Whose hourly pay is competitive with that of teachers? Computer scientists ($32.86), dentists ($35.51) and even nuclear engineers ($36.16).

Note, too, that these hourly figures exclude benefits, such as health coverage and retirement accounts, which are typically more generous for government employees, such as teachers, than for private-sector workers.

New York City’s teachers are especially well paid. According to the state’s school district profile, the median teacher in the city earns $53,017 a year. Unfortunately, information on the number of hours worked by the average teacher in the City is not readily available. But, if we make the generous assumption that the average teacher in New York works the maximum 6.6 hours a day allowed by the union contract for the full 181 school days, that works out to $44.38 an hour.

So, if teachers are underpaid, then workers in other professions are badly underpaid, too. But there’s no clamor to raise the pay of computer scientists, dentists or engineers.

But don’t teachers spend a great deal of time grading papers and creating lesson plans while away from school? Some do - but the comparisons here are still fair - because other professionals do work away from the office, too. Engineers and computer scientists are certainly no strangers to long nights working at home.
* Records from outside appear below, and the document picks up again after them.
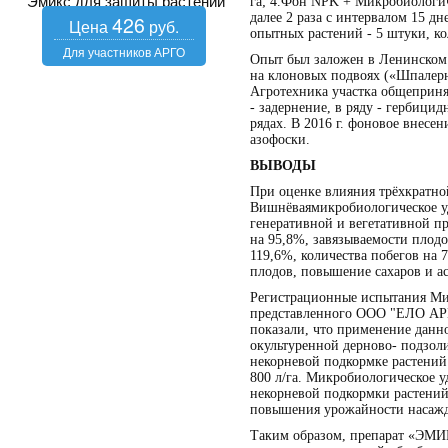
Эмикс для защиты растений
га; 4.Фон NPK + Микробиологич
далее 2 раза с интервалом 15 дне
426
опытных растений - 5 штуки, ко
Опыт был заложен в Ленинском
на клоновых подвоях («Шпалерный
Агротехника участка общеприн
- задернение, в ряду - гербици
рядах. В 2016 г. фоновое внесе
азофоски.
ВЫВОДЫ
При оценке влияния трёхкратно
Вишнёваямикробиологическое 
генеративной и вегетативной п
на 95,8%, завязываемости плод
119,6%, количества побегов на 
плодов, повышение сахаров и а
Регистрационные испытания Ми
представленного ООО "ЕЛО АРГ
показали, что применение данн
окультуренной дерново- подзол
некорневой подкормке растений 
800 л/га. Микробиологическое 
некорневой подкормки растени
повышения урожайности насажд
Таким образом, препарат «ЭМИК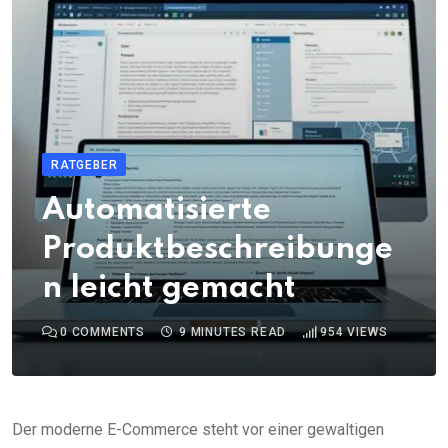
RATGEBER
Automatisierte
Produktbeschreibunge
n leicht gemacht
0
COMMENTS
9 MINUTES READ
954
VIEWS
Der moderne E-Commerce steht vor einer gewaltigen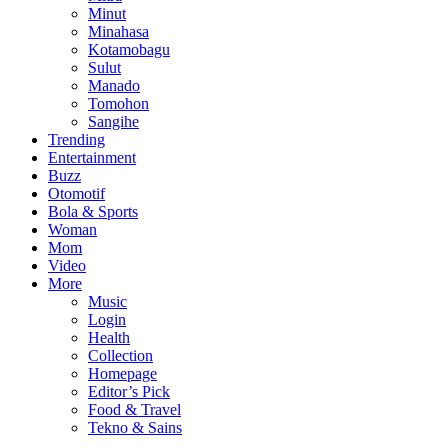
Minut
Minahasa
Kotamobagu
Sulut
Manado
Tomohon
Sangihe
Trending
Entertainment
Buzz
Otomotif
Bola & Sports
Woman
Mom
Video
More
Music
Login
Health
Collection
Homepage
Editor’s Pick
Food & Travel
Tekno & Sains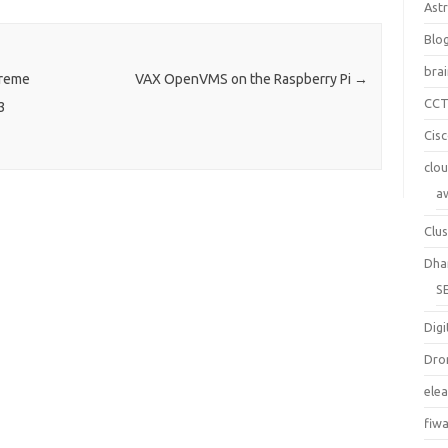
Ast
Blo
bra
treme
VAX OpenVMS on the Raspberry Pi
→
CC
3
Cis
clo
a
Clus
Dha
S
Digi
Dro
ele
fiw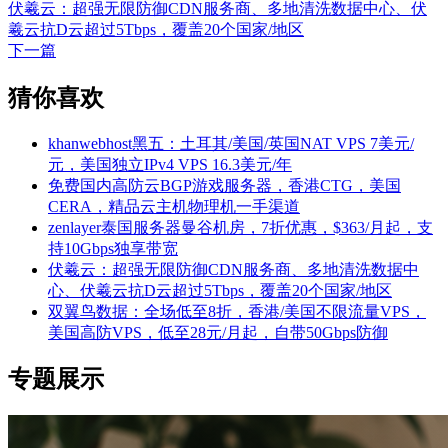
伏羲云：超强无限防御CDN服务商、多地清洗数据中心、伏
羲云抗D云超过5Tbps，覆盖20个国家/地区
下一篇
猜你喜欢
khanwebhost黑五：土耳其/美国/英国NAT VPS 7美元/
元，美国独立IPv4 VPS 16.3美元/年
免费国内高防云BGP游戏服务器，香港CTG，美国
CERA，精品云主机物理机一手渠道
zenlayer泰国服务器曼谷机房，7折优惠，$363/月起，支
持10Gbps独享带宽
伏羲云：超强无限防御CDN服务商、多地清洗数据中
心、伏羲云抗D云超过5Tbps，覆盖20个国家/地区
双翼鸟数据：全场低至8折，香港/美国不限流量VPS，
美国高防VPS，低至28元/月起，自带50Gbps防御
专题展示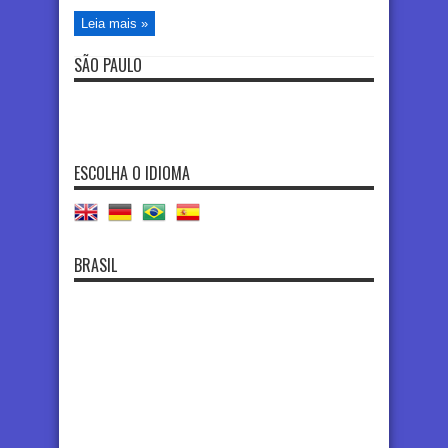
Leia mais »
SÃO PAULO
ESCOLHA O IDIOMA
BRASIL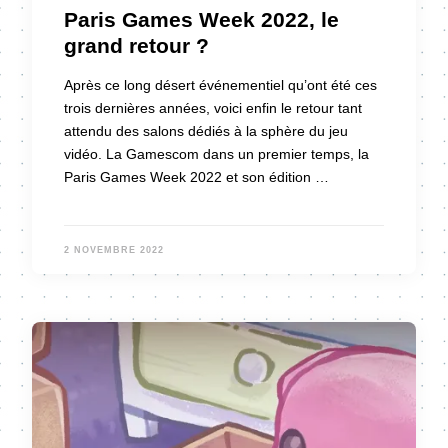
Paris Games Week 2022, le
grand retour ?
Après ce long désert événementiel qu’ont été ces
trois dernières années, voici enfin le retour tant
attendu des salons dédiés à la sphère du jeu
vidéo. La Gamescom dans un premier temps, la
Paris Games Week 2022 et son édition …
2 NOVEMBRE 2022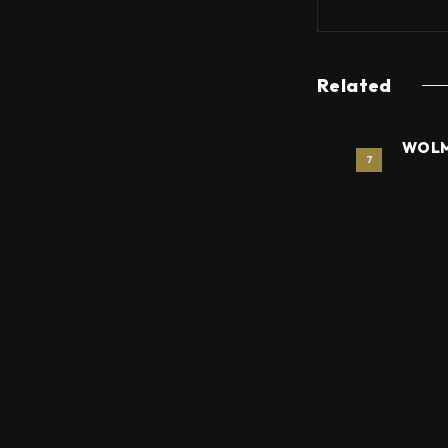
Related
WOLMO
7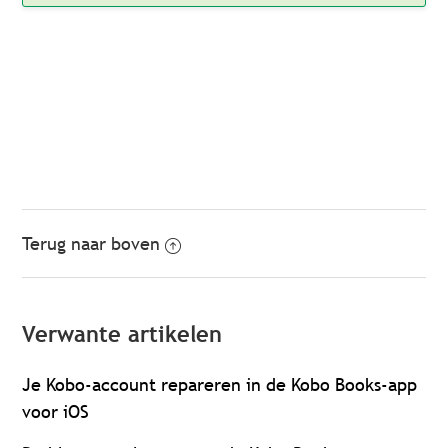
Terug naar boven
Verwante artikelen
Je Kobo-account repareren in de Kobo Books-app
voor iOS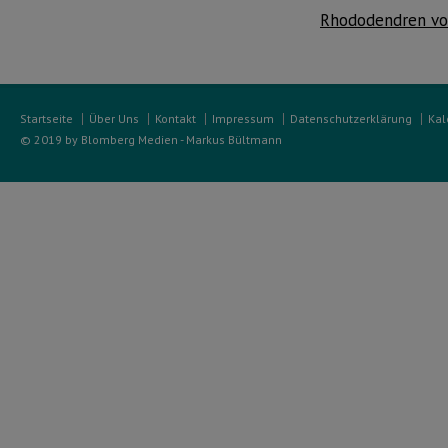
Rhododendren vo
Startseite
Über Uns
Kontakt
Impressum
Datenschutzerklärung
Kal
© 2019 by Blomberg Medien - Markus Bültmann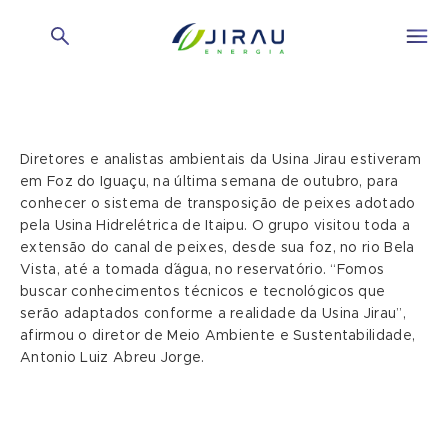
Diretores e analistas ambientais da Usina Jirau estiveram
em Foz do Iguaçu, na última semana de outubro, para
conhecer o sistema de transposição de peixes adotado
pela Usina Hidrelétrica de Itaipu. O grupo visitou toda a
extensão do canal de peixes, desde sua foz, no rio Bela
Vista, até a tomada d´água, no reservatório. “Fomos
buscar conhecimentos técnicos e tecnológicos que
serão adaptados conforme a realidade da Usina Jirau”,
afirmou o diretor de Meio Ambiente e Sustentabilidade,
Antonio Luiz Abreu Jorge.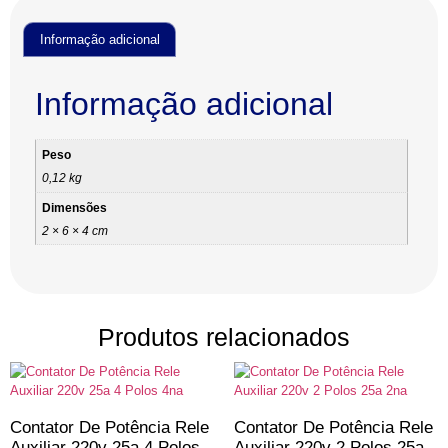
Informação adicional
Informação adicional
Peso
0,12 kg
Dimensões
2 × 6 × 4 cm
Produtos relacionados
Contator De Potência Rele
Contator De Potência Rele
Auxiliar 220v 25a 4 Polos
Auxiliar 220v 2 Polos 25a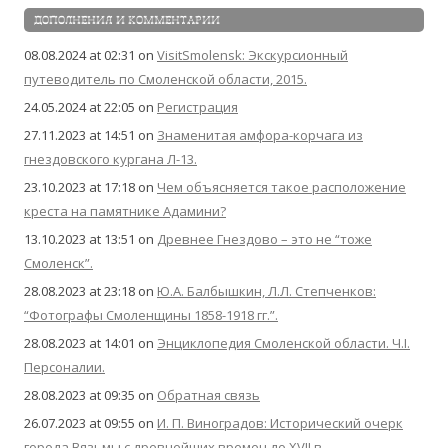
ДОПОЛНЕНИЯ И КОММЕНТАРИИ
08.08.2024 at 02:31
on
VisitSmolensk: Экскурсионный
путеводитель по Смоленской области, 2015.
24.05.2024 at 22:05
on
Регистрация
27.11.2023 at 14:51
on
Знаменитая амфора-корчага из
гнездовского кургана Л-13.
23.10.2023 at 17:18
on
Чем объясняется такое расположение
креста на памятнике Адамини?
13.10.2023 at 13:51
on
Древнее Гнездово – это не “тоже
Смоленск”.
28.08.2023 at 23:18
on
Ю.А. Балбышкин, Л.Л. Степченков:
“Фотографы Смоленщины 1858-1918 гг.”.
28.08.2023 at 14:01
on
Энциклопедия Смоленской области. Ч.I.
Персоналии.
28.08.2023 at 09:35
on
Обратная связь
26.07.2023 at 09:55
on
И. П. Виноградов: Исторический очерк
города Вязьмы с древнейших времен до XVII в.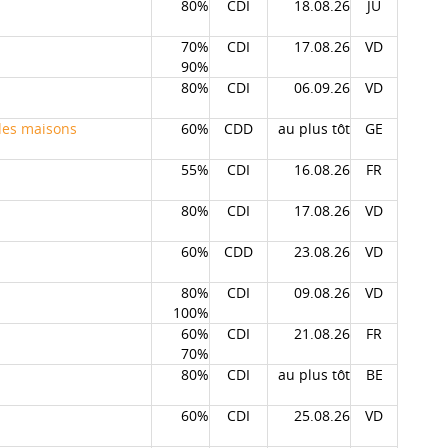
80%
CDI
18.08.26
JU
70%
CDI
17.08.26
VD
90%
80%
CDI
06.09.26
VD
es maisons
60%
CDD
au plus tôt
GE
55%
CDI
16.08.26
FR
80%
CDI
17.08.26
VD
60%
CDD
23.08.26
VD
80%
CDI
09.08.26
VD
100%
60%
CDI
21.08.26
FR
70%
80%
CDI
au plus tôt
BE
60%
CDI
25.08.26
VD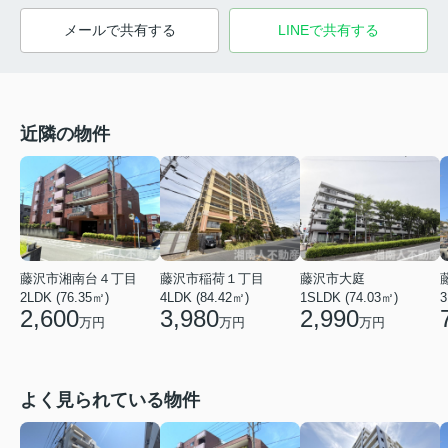
メールで共有する
LINEで共有する
近隣の物件
藤沢市湘南台４丁目
藤沢市稲荷１丁目
藤沢市大庭
2LDK (76.35㎡)
4LDK (84.42㎡)
1SLDK (74.03㎡)
3
2,600
3,980
2,990
万円
万円
万円
よく見られている物件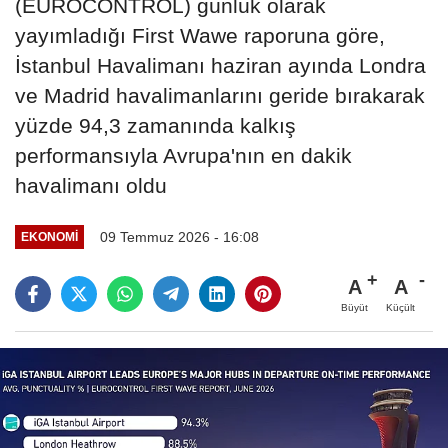
(EUROCONTROL) günlük olarak
yayımladığı First Wawe raporuna göre,
İstanbul Havalimanı haziran ayında Londra
ve Madrid havalimanlarını geride bırakarak
yüzde 94,3 zamanında kalkış
performansıyla Avrupa'nın en dakik
havalimanı oldu
09 Temmuz 2026 - 16:08
EKONOMI
A
A
Büyüt
Küçült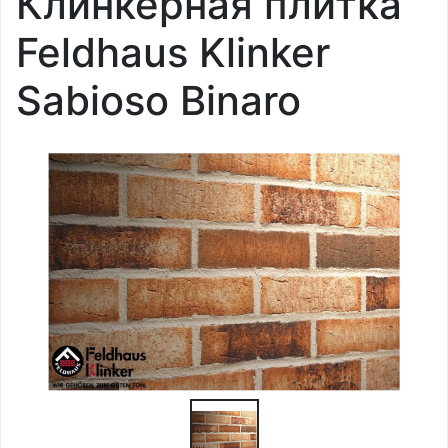
Клинкерная плитка
Feldhaus Klinker
Sabioso Binaro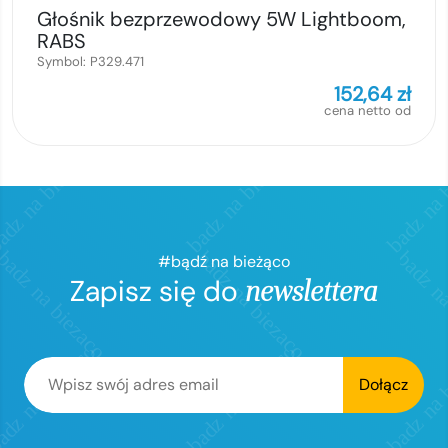
Głośnik bezprzewodowy 5W Lightboom,
RABS
Symbol:
P329.471
152,64
zł
cena netto od
#bądź na bieżąco
Zapisz się do
newslettera
Dołącz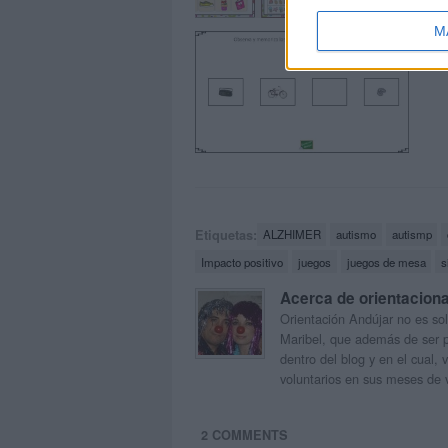
M
Est
Etiquetas:
ALZHIMER
autismo
autismp
Impacto positivo
juegos
juegos de mesa
s
Acerca de orientacion
Orientación Andújar no es sol
Maribel, que además de ser p
dentro del blog y en el cual,
voluntarios en sus meses de 
2 COMMENTS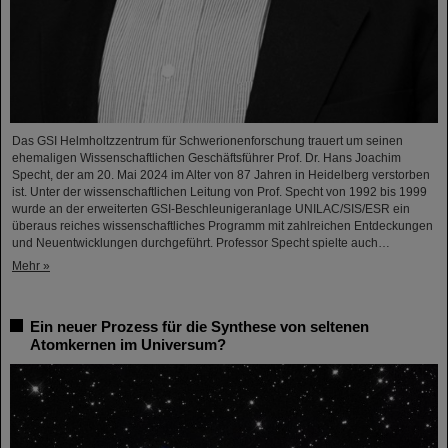
Das GSI Helmholtzzentrum für Schwerionenforschung trauert um seinen
ehemaligen Wissenschaftlichen Geschäftsführer Prof. Dr. Hans Joachim
Specht, der am 20. Mai 2024 im Alter von 87 Jahren in Heidelberg verstorben
ist. Unter der wissenschaftlichen Leitung von Prof. Specht von 1992 bis 1999
wurde an der erweiterten GSI-Beschleunigeranlage UNILAC/SIS/ESR ein
überaus reiches wissenschaftliches Programm mit zahlreichen Entdeckungen
und Neuentwicklungen durchgeführt. Professor Specht spielte auch…
Mehr »
Ein neuer Prozess für die Synthese von seltenen
Atomkernen im Universum?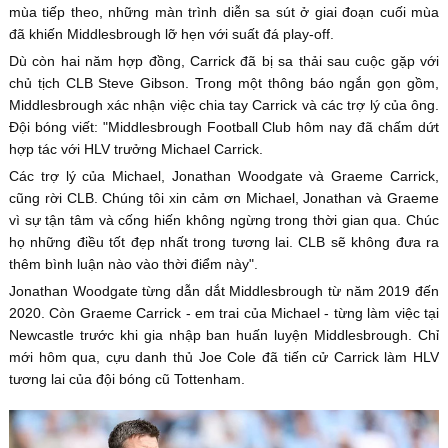
mùa tiếp theo, những màn trình diễn sa sút ở giai đoạn cuối mùa
đã khiến Middlesbrough lỡ hẹn với suất đá play-off.
Dù còn hai năm hợp đồng, Carrick đã bị sa thải sau cuộc gặp với
chủ tịch CLB Steve Gibson. Trong một thông báo ngắn gọn gồm,
Middlesbrough xác nhận việc chia tay Carrick và các trợ lý của ông.
Đội bóng viết: "Middlesbrough Football Club hôm nay đã chấm dứt
hợp tác với HLV trưởng Michael Carrick.
Các trợ lý của Michael, Jonathan Woodgate và Graeme Carrick,
cũng rời CLB. Chúng tôi xin cảm ơn Michael, Jonathan và Graeme
vì sự tận tâm và cống hiến không ngừng trong thời gian qua. Chúc
họ những điều tốt đẹp nhất trong tương lai. CLB sẽ không đưa ra
thêm bình luận nào vào thời điểm này".
Jonathan Woodgate từng dẫn dắt Middlesbrough từ năm 2019 đến
2020. Còn Graeme Carrick - em trai của Michael - từng làm việc tại
Newcastle trước khi gia nhập ban huấn luyện Middlesbrough. Chỉ
mới hôm qua, cựu danh thủ Joe Cole đã tiến cử Carrick làm HLV
tương lai của đội bóng cũ Tottenham.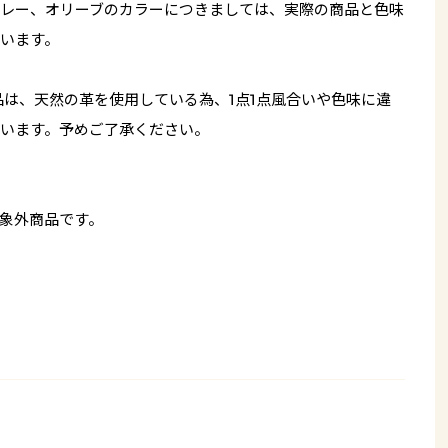
レー、オリーブのカラーにつきましては、実際の商品と色味
います。
品は、天然の革を使用している為、1点1点風合いや色味に違
います。予めご了承ください。
象外商品です。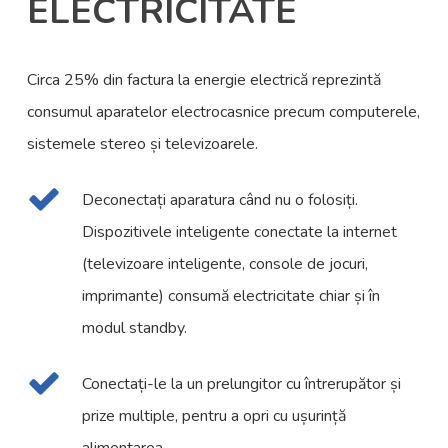
ELECTRICITATE
Circa 25% din factura la energie electrică reprezintă
consumul aparatelor electrocasnice precum computerele,
sistemele stereo și televizoarele.
Deconectați aparatura când nu o folosiți.
Dispozitivele inteligente conectate la internet
(televizoare inteligente, console de jocuri,
imprimante) consumă electricitate chiar și în
modul standby.
Conectați-le la un prelungitor cu întrerupător și
prize multiple, pentru a opri cu ușurință
alimentarea.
Nor do teachers spend all of their time at school in the classroom. In fact, teachers spend fewer hours actually instructing students than many recognize. Stanford’s Terry Moe worked with data straight from the nation’s largest teacher union’s own data - and found that the average teacher in a department setting (that is, where students have different teachers for different subjects) was in the classroom for fewer than 3.9 hours out of the 7.3 hours at school each day.

With several hours set aside at school for course-planning and grading, it strains plausibility that on average teachers must spend more hours working at home than do other professionals.

The myth that teachers are underpaid is a significant hurdle to educational reform because it helps prop up the falsehood that schools in general are underfunded. In fact, taxpayers spend more money on public K-12 schools than they do on national defense, even more than the Gross Domestic Product of Russia.

Yet, despite this generous investment, student outcomes as measured by standardized tests and graduation rates have been stagnant since the Ford administration.

If we are to improve public schools, we must understand that the facts don’t always square with our impressions. The story that on average school teachers are underpaid compared to other professionals is as widely told as anything from Aesop, and is just as mythical.